Allan Gray managing director Simon Mawhinney, who was highly critical of the original deal and whose firm owns about 3 per cent of AMP, said he was “reasonably pleased” with the news that the deal might not go ahead.
A better outcome would be for AMP to spin out the life insurance business through an in specie distribution to investors, rather than renegotiating the sale at a lower price, he said.
“I would be very, very concerned if this sale was back-engineered to ensure smooth passage,” Mr Mawhinney added.
“That would be the most disastrous path forward.”
Morningstar equity analyst Chanaka Gunasekera, who described AMP’s update as “pretty awful news”, was not convinced the sale would go ahead.
“The most likely outcome now is they’re not going to be able to sell this business … and even if they are going to sell it, it would have to be much cheaper than previously,” he told The Australian.
“I suspect they may now have to keep hold of the life division; it’s put their strategy right up in the air. And given the higher capital requirements, it’s also going to impact on their dividend,” he warned.
The RBNZ, meanwhile, said it “remains engaged” with both AMP and Resolution and that in considering the deal, it “maintained a clear focus on the interest of policyholders”.
“The contract between the AMP Life NZ and Resolution Life was agreed without consideration of the Reserve Bank’s requirements.
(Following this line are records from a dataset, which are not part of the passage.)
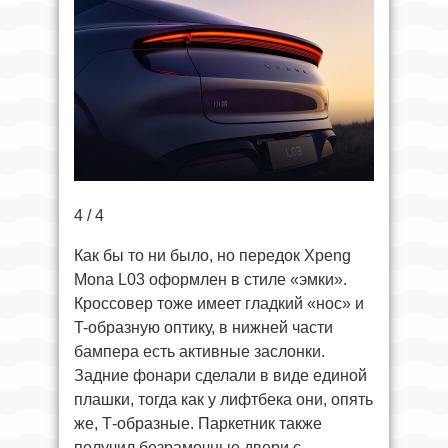
4 / 4
Как бы то ни было, но передок Xpeng
Mona L03 оформлен в стиле «эмки».
Кроссовер тоже имеет гладкий «нос» и
T-образную оптику, в нижней части
бампера есть активные заслонки.
Задние фонари сделали в виде единой
плашки, тогда как у лифтбека они, опять
же, Т-образные. Паркетник также
получил безрамочные двери с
The Reserve Bank continues to constructively engage with both parties, and will continue to have full regard for its responsibilities as regulator,” RBNZ deputy governor Geoff Bascand said.
Regal Funds Management portfolio manager Mark Nathan said the RBNZ wasn’t asking for anything unreasonable and that AMP and Resolution should have explored the potential regulatory implications.
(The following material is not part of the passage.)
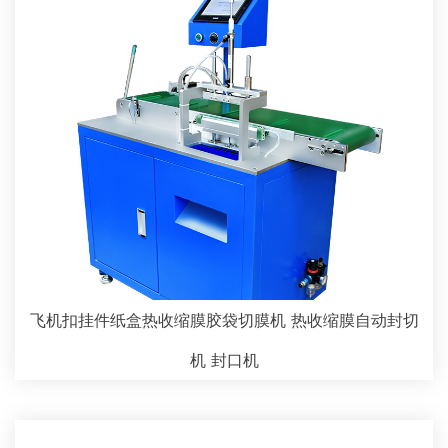
飞机扣挂件纸盒热收缩膜胶袋切膜机 热收缩膜自动封切
机 封口机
“They [AMP] need to resolve this. I think the most likely outcome is they strike a deal with Resolution on terms that are not as good,” he said.
The sale of its life business was just one of a number of actions AMP took to rescue the brand following damning revelations at the banking royal commission.
At the time it was announced, in November last year, AMP faced heavy criticism from shareholders who argued it undervalued the assets and said the sale should have been put to a vote.
But Shaw and Partners banking analyst Brett Le Mesurier said proceeding with a sale was still the best option for AMP and that spinning off the business was an unlikely scenario.
“They should be so lucky that there would be a market for [a spin-off],” he said. “They need to get a deal done [with Resolution] … to stop this business, which is earning very little, requiring additional capital. It makes no sense to retain a business like that.”
Mr Mawhinney said a capital raising was contingent on a lot of assumptions. “You would hope sufficient capital is maintained to help them navigate the way forward,” he said.
Macquarie analysts yesterday warned that AMP’s failure to pay a dividend highlighted its stretched capital position and they saw a “heightened risk” that it would be forced to raise capital to strengthen its balance sheet.
“We expect AMP to increase their advice remediation provisions (around $400m in our valuation), which could be the catalyst for such a raising,” the analysts said in a note to clients.